Reshmina’s parents had planned the same fate for Reshmina’s eldest sister, Hila. But Hila had died before she could be married.
Reshmina felt a rush of sadness at the thought of her sister. Hila, who’d been like a second mother to Reshmina and Pasoon. Who’d made up stories for them, and taught them to read. Who loved jumping out and scaring them and chasing them all around the house pretending to be a mountain lion.
Reshmina fought off the pain of remembering.
“Besides,” she said now, turning back to Pasoon, “it’s 2019. Everyone speaks English.”
Pasoon scoffed. “Darwesh and Amaan say that when the Taliban win and the Americans leave, nobody will care about speaking English anymore.”
Reshmina shook her head. Darwesh and Amaan were two foolish boys who were three years older than Pasoon, and he followed them around like a baby chick. Darwesh and Amaan had left home last month, and everyone knew where they had gone. The same place all the young men went, eventually. Up into the mountains to join the Taliban.
Talib meant “student” in Pashto, and the Taliban had begun as a group of men who had studied at traditional Isl
amic schools. The Taliban followed a very strict interpretation of religious law, and during Afghanistan’s last civil war in the 1990s, they’d fought their way to power.
Reshmina’s mother and grandmother had told Reshmina horror stories about life under Taliban rule: how the Taliban beat men for not growing beards, massacred families, burned down schools, and put on public executions in the soccer stadium in Afghanistan’s capital, Kabul. It had been even worse for women. The Taliban banned girls from going to school or having jobs, beat women who left their houses without a male family member, and sold girls into slavery. The American army had driven the Taliban out of power twenty years ago, but the Taliban were still around, hiding out in the mountains, right where Reshmina lived.

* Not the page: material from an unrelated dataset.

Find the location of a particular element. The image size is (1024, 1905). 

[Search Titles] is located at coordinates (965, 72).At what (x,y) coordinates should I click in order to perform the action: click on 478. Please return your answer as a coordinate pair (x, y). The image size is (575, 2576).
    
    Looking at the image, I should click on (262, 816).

And the American army was still here too, fighting the Taliban alongside the Afghan National Army.
The Taliban had changed though. They were far less organized now. Some of their fighters were still motivated by the Taliban’s extreme interpretation of Islam. Others welcomed any excuse to drive the foreign invaders from Afghanistan. Some of them were just poor boys from mountain villages who were hungry and needed a job. But they all shared a hatred of the Americans and the American-supported Afghan government, and fought them both whenever and however they could.
Pasoon turned his back to Reshmina to pick up another stick, and Reshmina saw her chance for revenge. She worked little sticks between the fingers of each hand like claws and snuck up on Pasoon.

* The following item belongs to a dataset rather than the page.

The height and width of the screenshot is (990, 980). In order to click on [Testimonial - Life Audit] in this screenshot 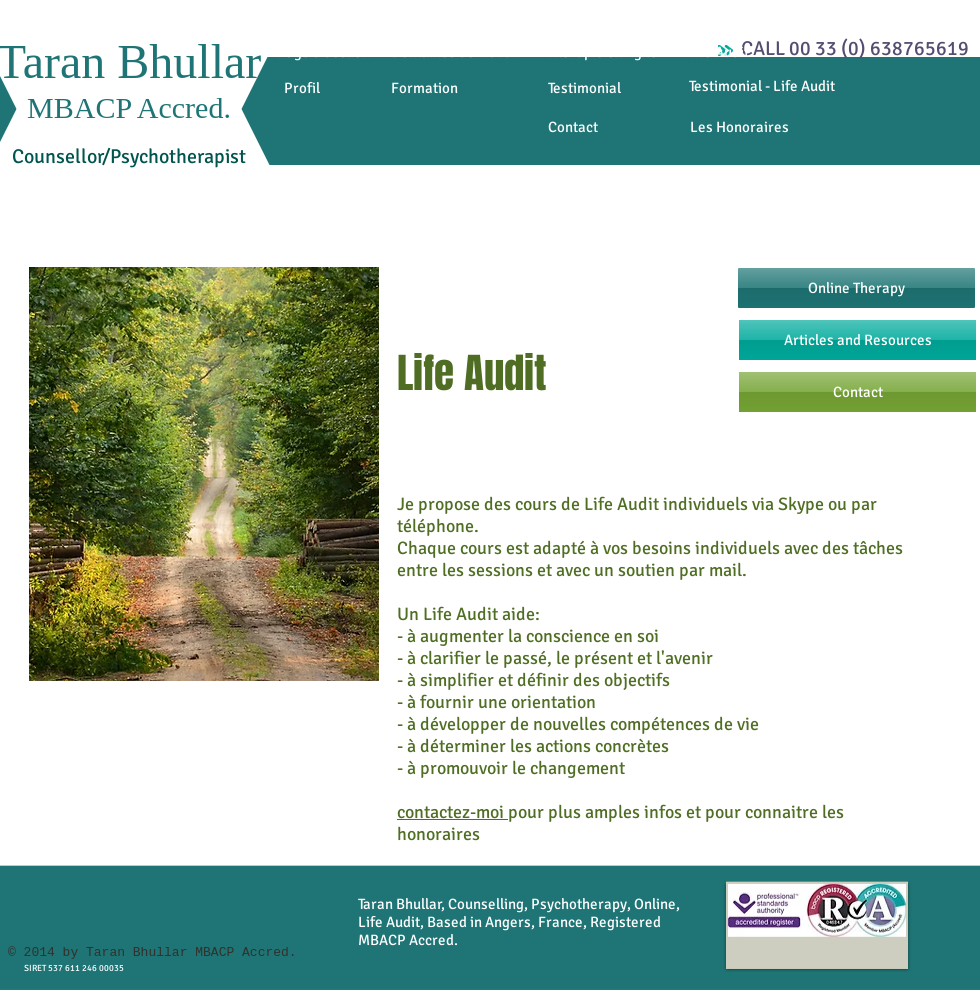, I will do `click(762, 86)`.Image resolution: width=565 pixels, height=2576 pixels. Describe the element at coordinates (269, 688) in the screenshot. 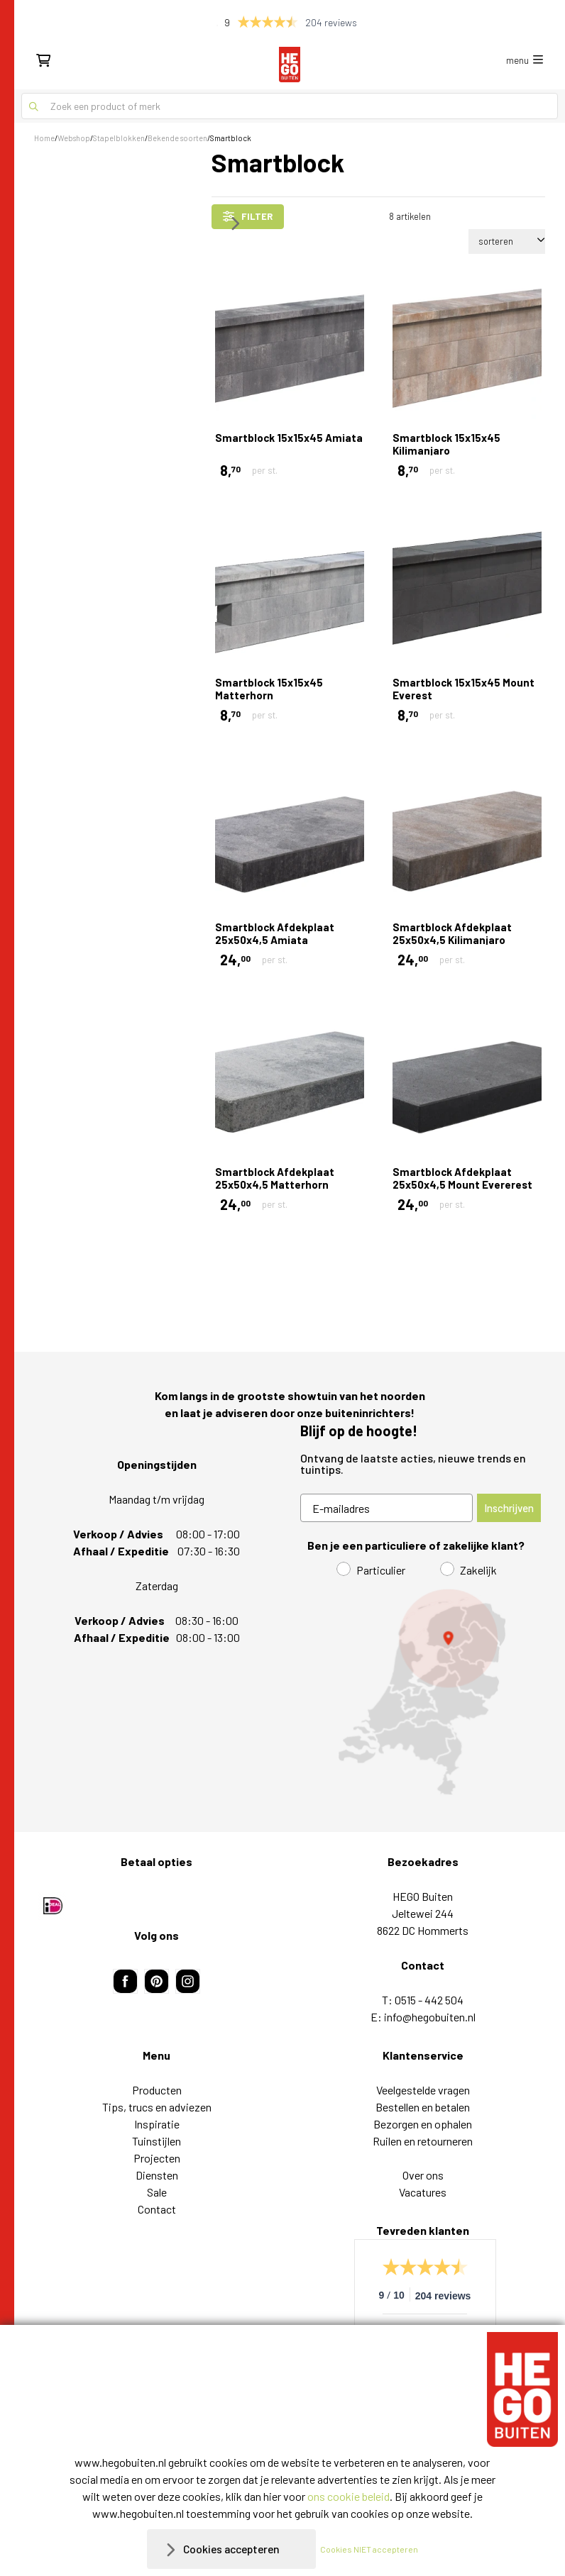

I see `Smartblock 15x15x45 Matterhorn` at that location.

“Snow leopard attack!” she cried, and jumped on his back.
Pasoon screamed and dropped all the sticks he’d been collecting. Reshmina scratched at his neck with her makeshift claws, and Pasoon fell to the ground. In seconds they were tumbling and wrestling and laughing like they had when they were little, before Hila had died and Marzia had been promised in marriage and Pasoon had started talking about joining the Taliban.

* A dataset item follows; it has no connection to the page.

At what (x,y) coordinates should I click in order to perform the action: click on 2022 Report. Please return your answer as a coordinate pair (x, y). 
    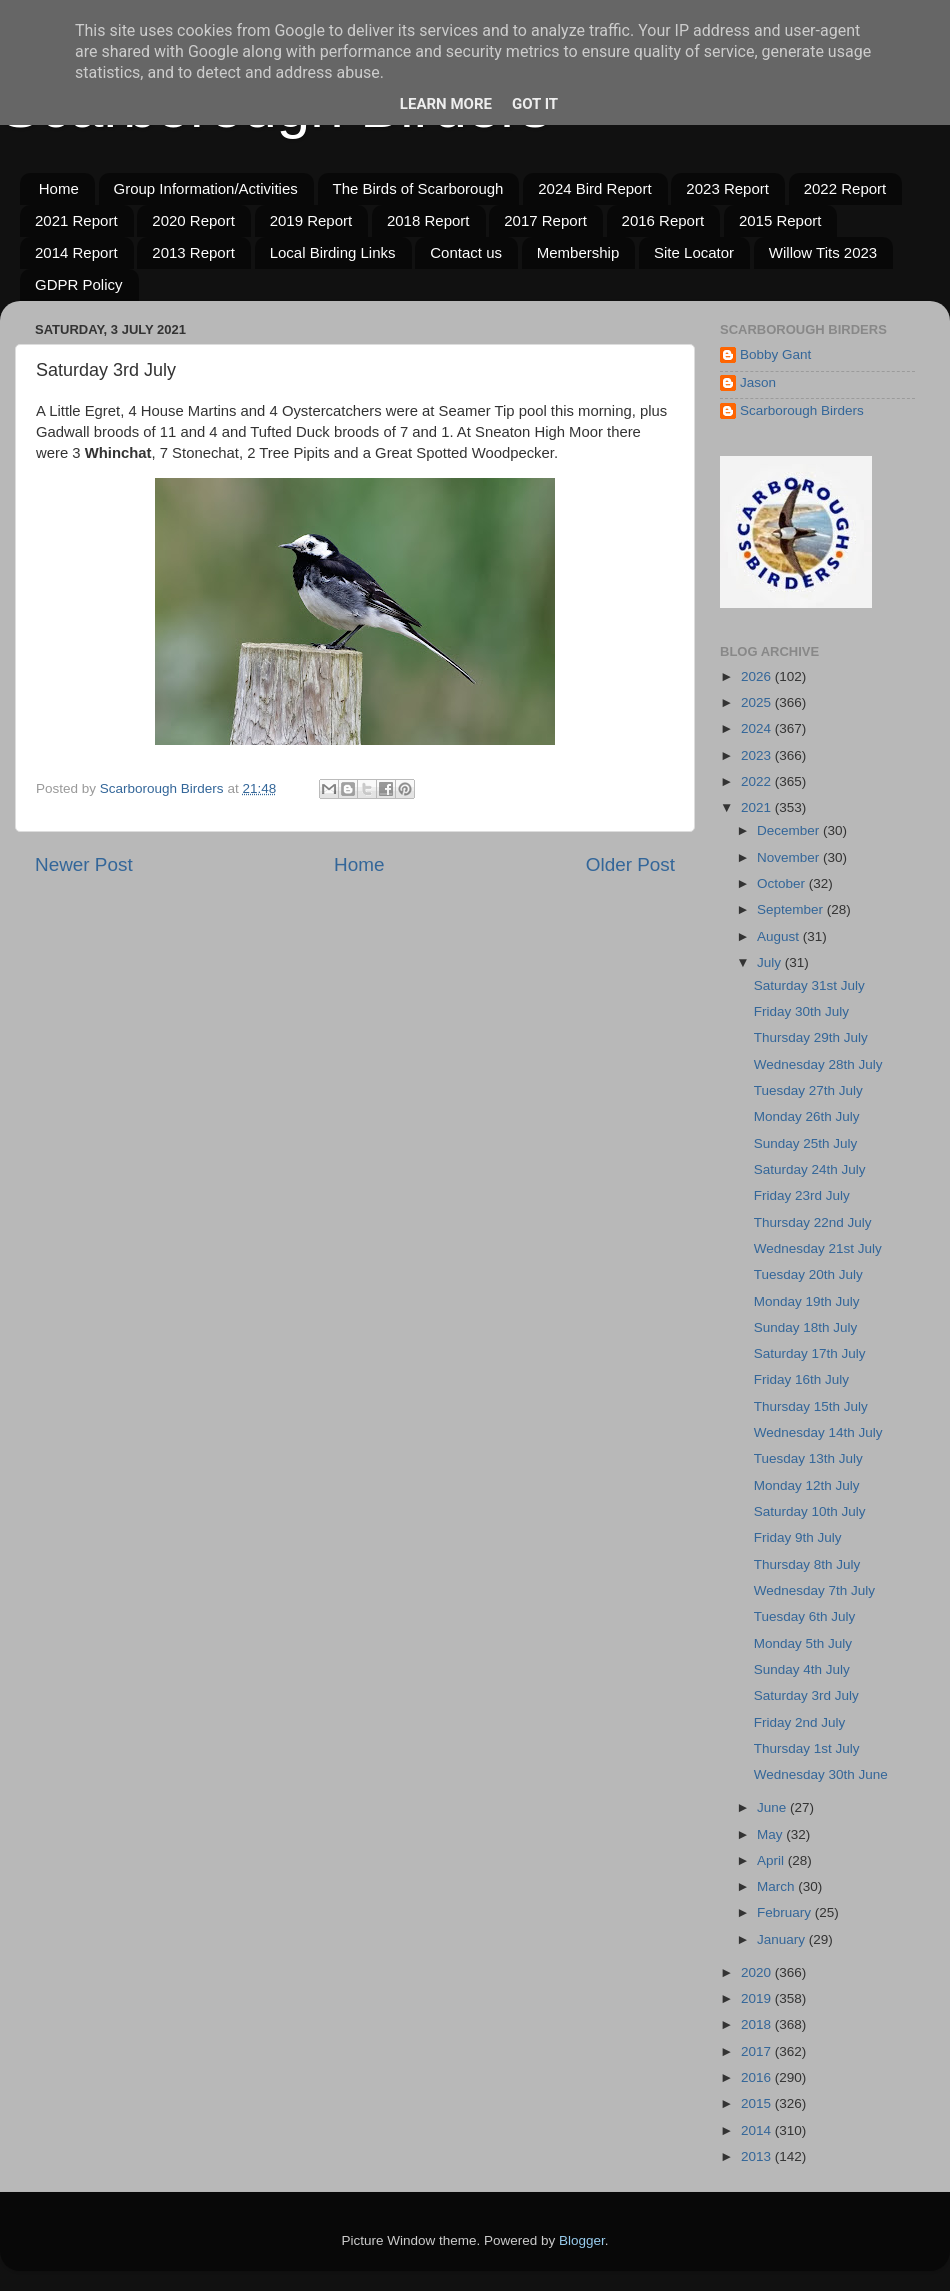
    Looking at the image, I should click on (845, 188).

At last Pasoon swept her knees out from under her, and Reshmina fell to the dirt beside him. They lay on their backs, panting and staring up into the cloudless blue sky, and Reshmina’s hand found Pasoon’s. He didn’t pull away, and Reshmina smiled. This, right here, right now, was what Reshmina wanted most in the world. What had been slipping away from her, bit by bit, as she and her brother got older. If only she could go back in time, to those days when she and Pasoon had chased each other in the hills and gone swimming in the deepest part of the river and played hide-and-seek in the caves beneath their village.